Objectives: To investigate a novel anticytokine therapy in patients with sepsis syndrome, and the relationship between a patient's baseline mortality risk and survival benefit.
Design: Data from a recent phase III, double-blind, placebo-controlled, multicenter clinical trial with patients randomized to three treatment arms: an intravenous loading dose of recombinant human interleukin-1-receptor antagonist (rhIL-1ra) or placebo, followed by a continuous infusion of rhIL-1ra (1.0 mg/kg/hr, or 2.0 mg/kg/hr), or placebo for 72 hrs.
Setting: Sixty-three investigative centers in eight countries.
Patients: The study population consisted of 893 patients: 302 placebo patients; 298 patients treated with 1.0 mg/kg/hr of rhIL-1ra; and 293 patients treated with 2.0 mg/kg/hr of rhIL-1ra.

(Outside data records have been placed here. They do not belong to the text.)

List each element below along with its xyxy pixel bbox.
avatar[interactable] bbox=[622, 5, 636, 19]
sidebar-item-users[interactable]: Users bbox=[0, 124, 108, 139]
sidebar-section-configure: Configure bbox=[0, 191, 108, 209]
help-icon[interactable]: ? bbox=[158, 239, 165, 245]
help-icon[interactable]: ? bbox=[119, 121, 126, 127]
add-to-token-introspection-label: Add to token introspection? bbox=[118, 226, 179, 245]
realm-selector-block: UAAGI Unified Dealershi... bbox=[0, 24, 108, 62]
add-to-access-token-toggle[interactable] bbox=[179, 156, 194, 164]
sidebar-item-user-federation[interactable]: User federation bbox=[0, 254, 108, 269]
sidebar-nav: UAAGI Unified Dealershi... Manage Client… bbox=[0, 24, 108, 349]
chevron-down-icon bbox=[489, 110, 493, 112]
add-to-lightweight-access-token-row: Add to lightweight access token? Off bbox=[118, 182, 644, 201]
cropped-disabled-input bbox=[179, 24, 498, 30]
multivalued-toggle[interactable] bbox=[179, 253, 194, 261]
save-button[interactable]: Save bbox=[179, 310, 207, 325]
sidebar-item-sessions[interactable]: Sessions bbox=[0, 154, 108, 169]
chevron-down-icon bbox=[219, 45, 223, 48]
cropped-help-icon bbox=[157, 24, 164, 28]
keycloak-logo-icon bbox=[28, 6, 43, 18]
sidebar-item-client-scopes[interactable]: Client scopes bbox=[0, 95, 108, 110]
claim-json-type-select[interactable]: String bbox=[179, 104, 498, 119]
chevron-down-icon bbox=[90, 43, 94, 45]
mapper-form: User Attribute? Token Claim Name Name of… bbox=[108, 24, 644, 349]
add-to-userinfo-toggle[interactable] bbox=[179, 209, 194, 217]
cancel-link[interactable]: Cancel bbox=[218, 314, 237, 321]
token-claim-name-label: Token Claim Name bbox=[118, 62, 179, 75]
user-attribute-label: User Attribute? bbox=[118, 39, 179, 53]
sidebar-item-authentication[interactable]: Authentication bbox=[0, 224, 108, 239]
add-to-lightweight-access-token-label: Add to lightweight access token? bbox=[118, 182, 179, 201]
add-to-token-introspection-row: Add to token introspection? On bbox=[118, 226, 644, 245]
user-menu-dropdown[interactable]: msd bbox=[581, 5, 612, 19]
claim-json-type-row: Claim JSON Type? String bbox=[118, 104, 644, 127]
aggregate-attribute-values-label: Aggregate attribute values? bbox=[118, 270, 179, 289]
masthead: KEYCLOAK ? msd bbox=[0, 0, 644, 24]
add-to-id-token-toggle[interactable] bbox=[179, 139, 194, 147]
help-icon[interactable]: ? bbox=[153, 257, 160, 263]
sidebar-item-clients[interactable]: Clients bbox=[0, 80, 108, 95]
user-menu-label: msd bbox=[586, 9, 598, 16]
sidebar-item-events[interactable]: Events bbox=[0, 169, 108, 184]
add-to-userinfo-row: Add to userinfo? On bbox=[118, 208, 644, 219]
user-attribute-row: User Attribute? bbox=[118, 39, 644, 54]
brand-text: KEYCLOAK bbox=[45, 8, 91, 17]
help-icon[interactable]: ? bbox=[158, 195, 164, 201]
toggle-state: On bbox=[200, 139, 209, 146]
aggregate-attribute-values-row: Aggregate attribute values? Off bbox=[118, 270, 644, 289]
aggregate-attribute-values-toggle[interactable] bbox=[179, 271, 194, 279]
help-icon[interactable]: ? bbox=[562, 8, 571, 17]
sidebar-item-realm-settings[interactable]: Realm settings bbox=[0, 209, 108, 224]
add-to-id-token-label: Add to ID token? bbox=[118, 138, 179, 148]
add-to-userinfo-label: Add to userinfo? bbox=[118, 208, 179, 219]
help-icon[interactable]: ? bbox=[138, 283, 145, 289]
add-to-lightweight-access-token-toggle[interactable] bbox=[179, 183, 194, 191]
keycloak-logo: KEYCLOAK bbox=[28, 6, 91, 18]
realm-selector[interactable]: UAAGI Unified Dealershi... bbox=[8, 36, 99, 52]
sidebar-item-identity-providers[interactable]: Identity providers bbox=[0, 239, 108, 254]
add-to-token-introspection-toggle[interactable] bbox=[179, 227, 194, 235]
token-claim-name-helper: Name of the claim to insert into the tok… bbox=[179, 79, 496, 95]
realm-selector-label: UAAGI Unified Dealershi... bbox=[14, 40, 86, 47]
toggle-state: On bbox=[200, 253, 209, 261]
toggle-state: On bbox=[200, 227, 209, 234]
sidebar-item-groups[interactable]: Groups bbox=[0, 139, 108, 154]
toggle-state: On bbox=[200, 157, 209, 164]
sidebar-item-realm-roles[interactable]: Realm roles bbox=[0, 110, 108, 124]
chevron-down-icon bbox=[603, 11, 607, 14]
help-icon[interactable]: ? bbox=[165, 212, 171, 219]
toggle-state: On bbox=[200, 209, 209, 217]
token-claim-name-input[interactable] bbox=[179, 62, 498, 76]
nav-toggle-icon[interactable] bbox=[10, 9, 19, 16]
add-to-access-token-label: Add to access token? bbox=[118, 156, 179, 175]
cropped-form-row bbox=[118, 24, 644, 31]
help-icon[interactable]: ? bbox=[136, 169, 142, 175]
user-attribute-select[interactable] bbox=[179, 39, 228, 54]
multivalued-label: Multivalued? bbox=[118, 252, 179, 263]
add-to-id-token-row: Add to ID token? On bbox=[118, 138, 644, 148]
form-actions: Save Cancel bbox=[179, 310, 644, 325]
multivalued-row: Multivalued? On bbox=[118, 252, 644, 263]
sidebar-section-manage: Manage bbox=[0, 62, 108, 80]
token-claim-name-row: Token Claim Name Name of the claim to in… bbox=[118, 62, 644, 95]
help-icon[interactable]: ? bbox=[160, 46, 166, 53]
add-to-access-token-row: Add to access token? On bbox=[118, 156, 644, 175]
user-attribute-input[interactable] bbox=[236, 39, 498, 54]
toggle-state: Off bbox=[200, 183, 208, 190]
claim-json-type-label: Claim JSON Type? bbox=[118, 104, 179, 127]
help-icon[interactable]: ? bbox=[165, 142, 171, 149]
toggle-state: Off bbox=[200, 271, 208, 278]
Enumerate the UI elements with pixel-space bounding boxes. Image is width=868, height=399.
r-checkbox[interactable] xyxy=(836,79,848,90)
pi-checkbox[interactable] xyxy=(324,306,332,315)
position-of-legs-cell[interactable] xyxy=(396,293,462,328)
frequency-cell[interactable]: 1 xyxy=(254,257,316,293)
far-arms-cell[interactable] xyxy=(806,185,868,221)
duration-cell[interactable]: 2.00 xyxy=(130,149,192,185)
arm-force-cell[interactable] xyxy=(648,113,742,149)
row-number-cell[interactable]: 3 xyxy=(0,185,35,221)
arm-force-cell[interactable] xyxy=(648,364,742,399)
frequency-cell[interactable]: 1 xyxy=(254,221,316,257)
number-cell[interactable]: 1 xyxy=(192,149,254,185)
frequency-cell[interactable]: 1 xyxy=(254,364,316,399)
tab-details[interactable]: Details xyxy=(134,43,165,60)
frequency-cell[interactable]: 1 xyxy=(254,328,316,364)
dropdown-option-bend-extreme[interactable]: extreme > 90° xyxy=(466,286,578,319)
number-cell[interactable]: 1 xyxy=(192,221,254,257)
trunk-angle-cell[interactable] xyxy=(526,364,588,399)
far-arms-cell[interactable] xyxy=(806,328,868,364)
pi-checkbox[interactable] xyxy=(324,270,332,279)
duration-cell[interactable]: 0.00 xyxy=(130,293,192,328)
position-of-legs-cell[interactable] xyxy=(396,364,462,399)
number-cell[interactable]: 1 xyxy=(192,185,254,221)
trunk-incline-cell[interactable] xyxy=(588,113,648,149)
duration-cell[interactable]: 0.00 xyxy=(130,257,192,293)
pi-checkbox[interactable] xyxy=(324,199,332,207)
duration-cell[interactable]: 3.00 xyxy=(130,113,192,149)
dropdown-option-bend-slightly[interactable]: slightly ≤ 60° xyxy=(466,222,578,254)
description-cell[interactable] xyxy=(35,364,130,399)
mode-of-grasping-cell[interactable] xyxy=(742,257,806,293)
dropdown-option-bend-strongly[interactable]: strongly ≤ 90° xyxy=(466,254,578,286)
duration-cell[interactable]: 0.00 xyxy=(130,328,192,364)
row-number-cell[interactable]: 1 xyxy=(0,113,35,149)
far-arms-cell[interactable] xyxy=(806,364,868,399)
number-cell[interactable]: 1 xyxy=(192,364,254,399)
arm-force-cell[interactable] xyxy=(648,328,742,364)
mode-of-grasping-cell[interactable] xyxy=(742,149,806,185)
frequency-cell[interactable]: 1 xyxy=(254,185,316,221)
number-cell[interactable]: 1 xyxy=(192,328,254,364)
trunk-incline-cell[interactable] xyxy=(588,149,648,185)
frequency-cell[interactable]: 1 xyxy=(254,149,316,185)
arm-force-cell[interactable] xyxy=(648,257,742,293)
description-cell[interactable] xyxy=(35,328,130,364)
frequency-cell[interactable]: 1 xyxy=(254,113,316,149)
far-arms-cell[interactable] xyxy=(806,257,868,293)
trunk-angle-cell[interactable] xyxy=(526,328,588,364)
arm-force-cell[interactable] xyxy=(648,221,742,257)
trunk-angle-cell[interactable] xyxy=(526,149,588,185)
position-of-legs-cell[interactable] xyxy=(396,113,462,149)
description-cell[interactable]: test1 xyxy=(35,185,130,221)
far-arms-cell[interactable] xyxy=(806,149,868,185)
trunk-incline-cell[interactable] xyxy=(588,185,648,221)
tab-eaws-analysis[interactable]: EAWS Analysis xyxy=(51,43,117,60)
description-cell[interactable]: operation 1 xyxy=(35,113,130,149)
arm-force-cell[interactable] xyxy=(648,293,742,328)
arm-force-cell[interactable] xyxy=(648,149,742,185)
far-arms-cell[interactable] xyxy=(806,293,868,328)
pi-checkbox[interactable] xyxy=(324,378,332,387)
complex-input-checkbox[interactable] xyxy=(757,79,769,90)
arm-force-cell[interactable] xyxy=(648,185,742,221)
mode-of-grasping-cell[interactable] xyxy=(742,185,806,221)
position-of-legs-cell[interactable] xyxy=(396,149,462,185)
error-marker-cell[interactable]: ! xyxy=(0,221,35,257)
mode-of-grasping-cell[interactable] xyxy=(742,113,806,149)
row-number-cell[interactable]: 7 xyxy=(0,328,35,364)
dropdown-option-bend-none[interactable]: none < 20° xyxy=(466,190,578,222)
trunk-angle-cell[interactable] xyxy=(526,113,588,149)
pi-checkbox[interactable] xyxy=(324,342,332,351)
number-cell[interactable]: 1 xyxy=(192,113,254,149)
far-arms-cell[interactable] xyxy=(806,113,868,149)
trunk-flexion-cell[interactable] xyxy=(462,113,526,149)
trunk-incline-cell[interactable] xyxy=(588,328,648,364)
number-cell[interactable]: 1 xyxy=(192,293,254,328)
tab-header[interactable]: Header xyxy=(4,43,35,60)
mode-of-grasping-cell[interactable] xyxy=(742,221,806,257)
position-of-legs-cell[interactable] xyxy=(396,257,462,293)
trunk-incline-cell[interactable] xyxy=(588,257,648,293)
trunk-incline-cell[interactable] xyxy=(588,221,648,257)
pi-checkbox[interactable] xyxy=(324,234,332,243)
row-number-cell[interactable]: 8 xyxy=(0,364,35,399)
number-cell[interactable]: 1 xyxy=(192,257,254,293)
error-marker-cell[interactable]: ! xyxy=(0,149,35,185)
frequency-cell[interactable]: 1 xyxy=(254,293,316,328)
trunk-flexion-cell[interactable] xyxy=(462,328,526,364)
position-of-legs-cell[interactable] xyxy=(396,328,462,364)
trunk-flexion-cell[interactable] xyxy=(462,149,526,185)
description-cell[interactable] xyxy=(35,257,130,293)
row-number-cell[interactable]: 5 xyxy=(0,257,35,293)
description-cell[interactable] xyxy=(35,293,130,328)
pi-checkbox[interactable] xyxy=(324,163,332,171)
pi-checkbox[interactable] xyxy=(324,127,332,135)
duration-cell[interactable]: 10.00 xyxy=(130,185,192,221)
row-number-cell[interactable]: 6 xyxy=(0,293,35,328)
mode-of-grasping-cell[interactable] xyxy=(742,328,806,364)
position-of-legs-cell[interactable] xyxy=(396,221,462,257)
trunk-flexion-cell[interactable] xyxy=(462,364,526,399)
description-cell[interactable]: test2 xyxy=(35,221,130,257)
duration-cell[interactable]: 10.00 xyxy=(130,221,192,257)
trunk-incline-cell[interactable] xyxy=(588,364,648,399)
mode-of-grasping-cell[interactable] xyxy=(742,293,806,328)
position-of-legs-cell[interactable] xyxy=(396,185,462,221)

Measurements and main results: An independent, sepsis-specific, log-normal regression model that predicts the risk of mortality over 28 days was applied to all patients enrolled into the rhIL-1ra sepsis study. The ability of the Predicted Risk of Mortality model to predict 28-day mortality in the placebo patients was determined and the relationship between mortality risk and efficacy of rhIL-1ra was investigated. The trial data were also analyzed using two other risk-assessment models for comparison with Predicted Risk of Mortality. A significant increase in survival time was demonstrated for all patients treated with rhIL-1ra (n = 893, p < .02 Predicted Risk of Mortality log-normal), but patients with a Predicted Risk of Mortality of < 24% derived little benefit. Retrospective examination of time-to-death data demonstrated that rhIL-1ra reduced risk of death in the first 2 days for patients with > or = 24% Predicted Risk of Mortality (n = 580, p < .005 Predicted Risk of Mortality log-normal). This same effect was not present in patients with a Predicted Risk of Mortality of < 24% on entry into the study. The Predicted Risk of Mortality model predicted a 28-day mortality rate of 35% for placebo patients compared with 34% observed and accurately stratified patients along the full range of risks. There was a wide distribution of individual patient risks for 28-day mortality for all patients, as well as within categorical subgroups, such as shock and organ system dysfunction. Two alternate risk models were assessed and the Acute Physiology Score of Acute Physiology and Chronic Health Evaluation III also demonstrated a statistically significant survival benefit for rhIL-1ra (p = .04 Predicted Risk of Mortality log-normal) for all patients treated.
Conclusions: Using an appropriate analytic model, a statistically significant increase in survival time from rhIL-1ra was measured. A direct relationship was found between a patient's Predicted Risk of Mortality at study entry to efficacy of rhIL-1ra. Individual risk or severity assessment may be a useful tool for evaluating the clinical benefit of new therapeutic approaches to sepsis and for monitoring outcomes at the bedside.